Nö, ich habe das mittels Taktmerkerbyte 0 (f=10Hz) und Zählern für jeden FB gelöst. Der Bereich "vor" meinem Verknüpfungsbaustein steht soweit und funzt!



> 4. müssen alle Ausgänge gleichzeitg gesetzt bzw. rückgesetzt werden???

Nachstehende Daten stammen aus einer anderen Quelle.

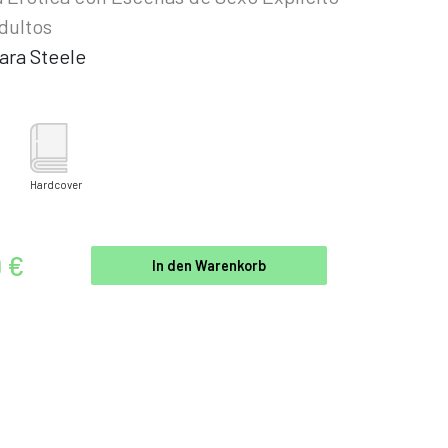
dultos
ara Steele
Hardcover
9 €
In den Warenkorb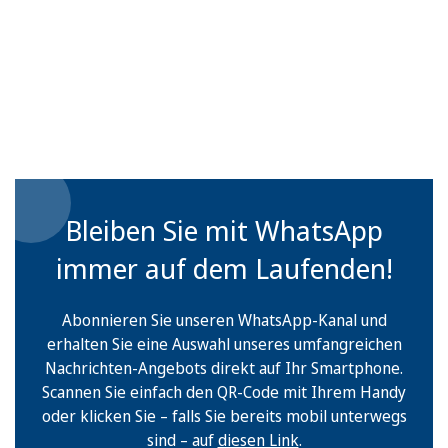
Bleiben Sie mit WhatsApp
immer auf dem Laufenden!
Abonnieren Sie unseren WhatsApp-Kanal und
erhalten Sie eine Auswahl unseres umfangreichen
Nachrichten-Angebots direkt auf Ihr Smartphone.
Scannen Sie einfach den QR-Code mit Ihrem Handy
oder klicken Sie – falls Sie bereits mobil unterwegs
sind – auf
diesen Link
.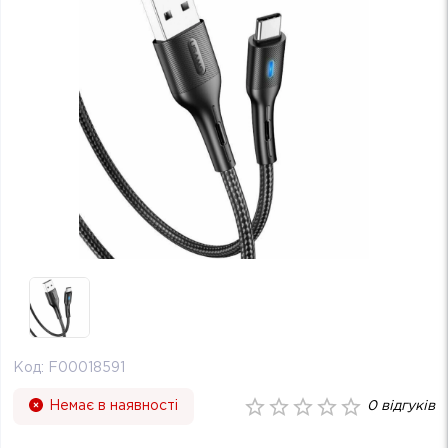
Код:
F00018591
Немає в наявності
0
відгуків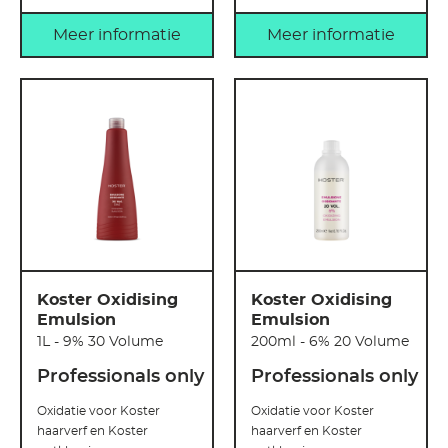
Meer informatie
Meer informatie
Koster Oxidising
Koster Oxidising
Emulsion
Emulsion
1L - 9% 30 Volume
200ml - 6% 20 Volume
Professionals only
Professionals only
Oxidatie voor Koster
Oxidatie voor Koster
haarverf en Koster
haarverf en Koster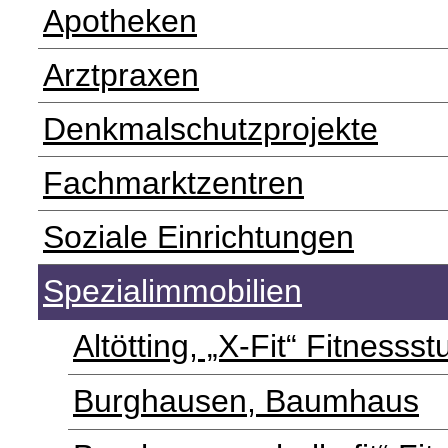
Apotheken
Arztpraxen
Denkmalschutzprojekte
Fachmarktzentren
Soziale Einrichtungen
Spezialimmobilien
Altötting, „X-Fit“ Fitnessst
Burghausen, Baumhaus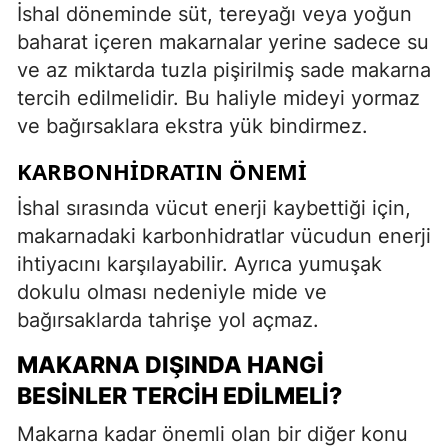
İshal döneminde süt, tereyağı veya yoğun
baharat içeren makarnalar yerine sadece su
ve az miktarda tuzla pişirilmiş sade makarna
tercih edilmelidir. Bu haliyle mideyi yormaz
ve bağırsaklara ekstra yük bindirmez.
KARBONHIDRATIN ÖNEMI
İshal sırasında vücut enerji kaybettiği için,
makarnadaki karbonhidratlar vücudun enerji
ihtiyacını karşılayabilir. Ayrıca yumuşak
dokulu olması nedeniyle mide ve
bağırsaklarda tahrişe yol açmaz.
MAKARNA DIŞINDA HANGI
BESINLER TERCIH EDILMELI?
Makarna kadar önemli olan bir diğer konu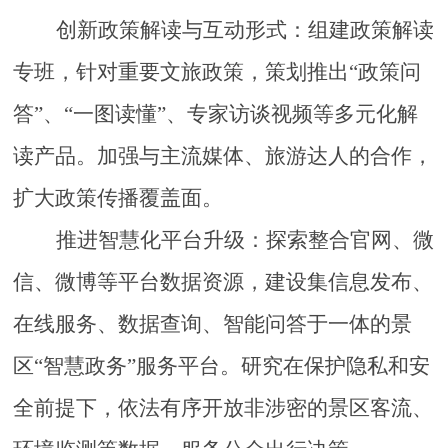
创新政策解读与互动形式：组建政策解读
专班，针对重要文旅政策，策划推出
“政策问
答”、“一图读懂”、专家访谈视频等多元化解
读产品。加强与主流媒体、旅游达人的合作，
扩大政策传播覆盖面。
推进智慧化平台升级：探索整合官网、微
信、微博等平台数据资源，建设集信息发布、
在线服务、数据查询、智能问答于一体的景
区
“智慧政务”服务平台。研究在保护隐私和安
全前提下，依法有序开放非涉密的景区客流、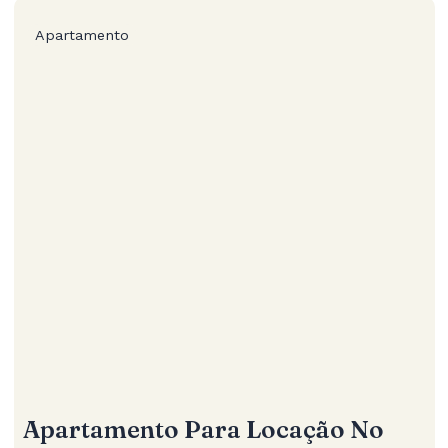
Apartamento
Apartamento Para Locação No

Nein, nur die Ausgänge der einzelnen FB`s sollten gleichzeitig kommen



> Ich habe da auch mal was in diese Richtung gehend programmiert.
> Damals habe ich das gelöst, indem ich eine SPS-interne Taktzeit für alle
> Funktionen generiert habe und alle Ausgänge über Zähler an versch.
> Zeitpunkten (Zählerständen) ein- oder ausgeschaltet habe. (ganz einfach
> gesprochen).



Wie gesagt, das meiste "vor" der Verknüpfung ist schon realisiert bzw. im Groben projektiert... Deine Lösung geht wohl nicht, da ich die Ein- und Ausschaltzeiten sowie Intervalltakte für die Ausgänge über ein MP370 projektieren muß. das wird dann übrigens auch noch einigen Spaß bringen... Außerdem habe ich eh nur 64 Zähler, aber über 100 Ausgangsbits!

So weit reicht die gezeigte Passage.